- [What you should do] What the response needs is every record, repeated verbatim, and no images.

- [Dataset content]
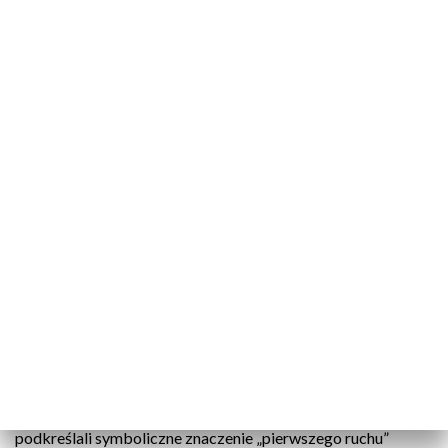
fot. TVP3 Białystok
Drugi Recyklingowy Turniej Szachowy, który łączy
królewską grę z promocją odpowiedzialnych
nawyków ekologicznych, odbył się w Białymstoku,
21 czerwca.
Wydarzenie przyciągnęło miłośników logicznej rywalizacji,
którzy rozegrali partie na zestawach wykonanych z
przetworzonych elektroodpadów – m.in. pionków
powstałych z elementów starych lodówek. Organizatorzy
podkreślali symboliczne znaczenie „pierwszego ruchu”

- [Solution to the exercise]
fot. TVP3 Białystok
Drugi Recyklingowy Turniej Szachowy, który łączy
królewską grę z promocją odpowiedzialnych
nawyków ekologicznych, odbył się w Białymstoku,
21 czerwca.
Wydarzenie przyciągnęło miłośników logicznej rywalizacji,
którzy rozegrali partie na zestawach wykonanych z
przetworzonych elektroodpadów – m.in. pionków
powstałych z elementów starych lodówek. Organizatorzy
podkreślali symboliczne znaczenie „pierwszego ruchu”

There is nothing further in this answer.